Recorded information:
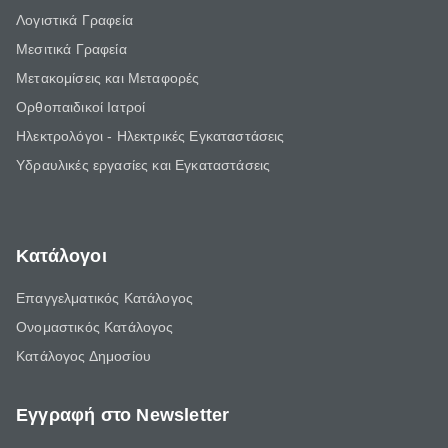
Λογιστικά Γραφεία
Μεσιτικά Γραφεία
Μετακομίσεις και Μεταφορές
Ορθοπαιδικοί Ιατροί
Ηλεκτρολόγοι - Ηλεκτρικές Εγκαταστάσεις
Υδραυλικές εργασίες και Εγκαταστάσεις
Κατάλογοι
Επαγγελματικός Κατάλογος
Ονομαστικός Κατάλογος
Κατάλογος Δημοσίου
Εγγραφή στο Newsletter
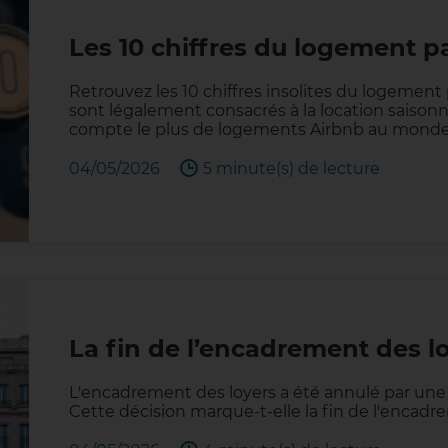
Les 10 chiffres du logement p
Retrouvez les 10 chiffres insolites du logement
sont légalement consacrés à la location saisonnièr
compte le plus de logements Airbnb au monde
04/05/2026
5 minute(s) de lecture
La fin de l’encadrement des l
L'encadrement des loyers a été annulé par une d
Cette décision marque-t-elle la fin de l'encadr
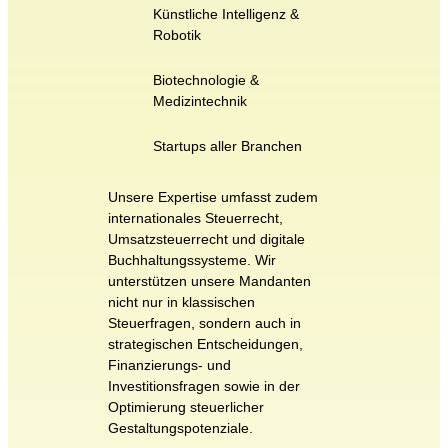
Künstliche Intelligenz &
Robotik
Biotechnologie &
Medizintechnik
Startups aller Branchen
Unsere Expertise umfasst zudem
internationales Steuerrecht,
Umsatzsteuerrecht und digitale
Buchhaltungssysteme. Wir
unterstützen unsere Mandanten
nicht nur in klassischen
Steuerfragen, sondern auch in
strategischen Entscheidungen,
Finanzierungs- und
Investitionsfragen sowie in der
Optimierung steuerlicher
Gestaltungspotenziale.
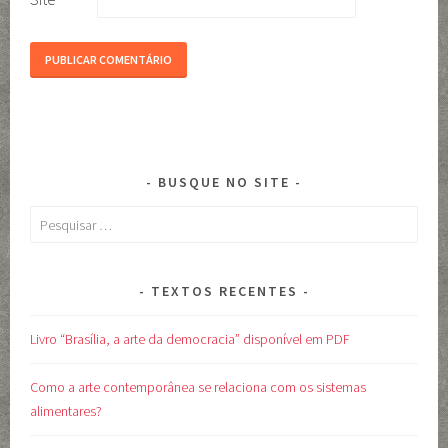
BUSQUE NO SITE
Pesquisar
por:
TEXTOS RECENTES
Livro “Brasília, a arte da democracia” disponível em PDF
Como a arte contemporânea se relaciona com os sistemas
alimentares?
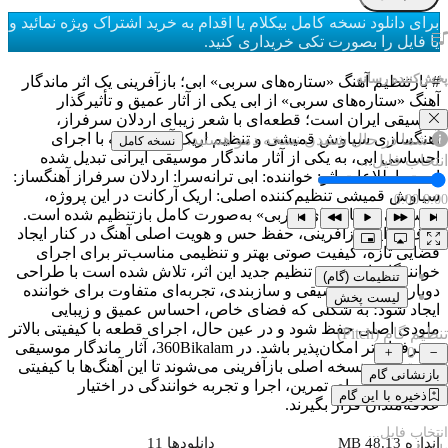
برای دانلود نسخه کامل بیکلام یا اقدام به خرید اشتراک ویژه نمائید و
یا فایل را بصورت تکی خریداری کنید.
پخش‌کننده رسانه
# بازتنظیم آهنگ «ستاره‌های سربی» ابی؛ بازآفرینی یک اثر ماندگار
آهنگ «ستاره‌های سربی» از ابی یکی از آثار عمیق و تأثیرگذار
موسیقی ایران است؛ قطعه‌ای با شعر زیبای اردلان سرفراز،
آهنگسازی سیاوش قمیشی و تنظیم اریک آرکانت که با اجرای
شما در حال شنیدن نسخه دمو هستید.
نسخه کامل
احساسی ابی، به یکی از آثار ماندگار موسیقی ایرانی تبدیل شده
انتخاب فایل...
است. اطلاعات اثر: خواننده: ابی ترانه‌سرا: اردلان سرفراز آهنگساز:
سیاوش قمیشی تنظیم‌کننده اصلی: اریک آرکانت در این پروژه،
0:00
0:00
موسیقی «ستاره‌های سربی» به‌صورت کامل بازتنظیم شده است.
هدف از این بازآفرینی، حفظ حس و هویت اصلی آهنگ در کنار ایجاد
فضایی تازه، کیفیت صوتی بهتر و تنظیمی مناسب‌تر برای اجرای
خوانندگان است. در تنظیم جدید این اثر، تلاش شده است با طراحی
تنظیمات (گام)
دوباره فضای موسیقی و سازبندی، تجربه‌ای متفاوت برای خواننده
لیست پخش
ایجاد شود؛ به شکلی که فضای خاص، احساس عمیق و زیبایی
ملودی اصلی حفظ شود و در عین حال، اجرای قطعه با کیفیتی بالاتر
تنظیم گام (Pitch)
و حرفه‌ای‌تر امکان‌پذیر باشد. در 360Bikalam، آثار ماندگار موسیقی
0
با احترام به نسخه اصلی بازآفرینی می‌شوند تا این آهنگ‌ها با کیفیتی
بازنشانی گام
تازه، دوباره برای تمرین، اجرا و تجربه خوانندگی در اختیار
ذخیره با این گام
علاقه‌مندان قرار بگیرند.
انتخاب فایل...
اندازه 48.13 MB
دانلودها 11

What to do: Lines with "قمیشی" in the records above: copy every one of them.

Solution to this task:
آهنگسازی سیاوش قمیشی و تنظیم اریک آرکانت که با اجرای
سیاوش قمیشی تنظیم‌کننده اصلی: اریک آرکانت در این پروژه،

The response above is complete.